JOURNAL ARTICLE

Prevalence of mild cognitive impairment subtypes in patients attending a memory outpatient clinic—comparison of two modes of mild cognitive impairment classification. Results of the Vienna Conversion to Dementia Study

Gisela Pusswald, Doris Moser, Andreas Gleiss, Stefan Janzek-Hawlat, Eduard Auff, Peter Dal-Bianco, Johann Lehrner
Alzheimer's & Dementia: the Journal of the Alzheimer's Association 2013, 9 (4): 366-76
23164551

BACKGROUND: Early detection of dementia is becoming more and more important owing to the advent of pharmacologic treatment.

OBJECTIVE: The goals of this study were to establish prevalence of mild cognitive impairment (MCI) subtypes in an outpatient memory clinic cohort using two different modes of MCI determination.
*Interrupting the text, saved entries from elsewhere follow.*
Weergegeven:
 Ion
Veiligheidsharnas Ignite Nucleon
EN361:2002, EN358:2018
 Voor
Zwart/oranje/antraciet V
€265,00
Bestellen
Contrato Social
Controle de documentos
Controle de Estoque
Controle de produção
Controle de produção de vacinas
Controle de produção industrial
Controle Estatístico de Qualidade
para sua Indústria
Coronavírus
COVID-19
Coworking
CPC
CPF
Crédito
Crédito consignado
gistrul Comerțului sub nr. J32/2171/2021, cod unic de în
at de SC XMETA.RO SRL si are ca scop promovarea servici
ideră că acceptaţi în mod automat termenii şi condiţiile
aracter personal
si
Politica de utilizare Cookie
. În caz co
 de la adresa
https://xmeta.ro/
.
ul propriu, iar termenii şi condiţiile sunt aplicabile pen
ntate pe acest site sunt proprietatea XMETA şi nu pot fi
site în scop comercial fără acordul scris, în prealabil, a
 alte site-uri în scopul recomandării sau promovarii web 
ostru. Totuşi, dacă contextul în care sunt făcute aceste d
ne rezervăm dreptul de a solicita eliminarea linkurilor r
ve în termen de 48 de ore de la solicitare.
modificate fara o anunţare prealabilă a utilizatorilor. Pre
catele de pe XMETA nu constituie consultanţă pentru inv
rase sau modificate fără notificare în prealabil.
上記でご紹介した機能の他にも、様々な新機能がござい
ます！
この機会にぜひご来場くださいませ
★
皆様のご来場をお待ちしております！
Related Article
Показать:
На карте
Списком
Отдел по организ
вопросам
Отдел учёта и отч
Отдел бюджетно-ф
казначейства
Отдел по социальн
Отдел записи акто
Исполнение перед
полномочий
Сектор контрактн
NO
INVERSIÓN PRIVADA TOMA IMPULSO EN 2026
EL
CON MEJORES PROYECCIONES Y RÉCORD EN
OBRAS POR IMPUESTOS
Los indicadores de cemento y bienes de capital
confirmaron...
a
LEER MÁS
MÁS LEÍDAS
DESIGN: Consecutive patients complaining of cognitive problems who came to the memory outpatient clinic for assessment of a possible cognitive disorder were included in the study.

SETTING: Academic medical center.

PARTICIPANTS: Six hundred eighty consecutive patients complaining about cognitive problems who came to the memory outpatient clinic for assessment of a possible cognitive disorder and fulfilled the inclusion criteria were included in the study. For 676 patients, sufficient data for MCI classification were available.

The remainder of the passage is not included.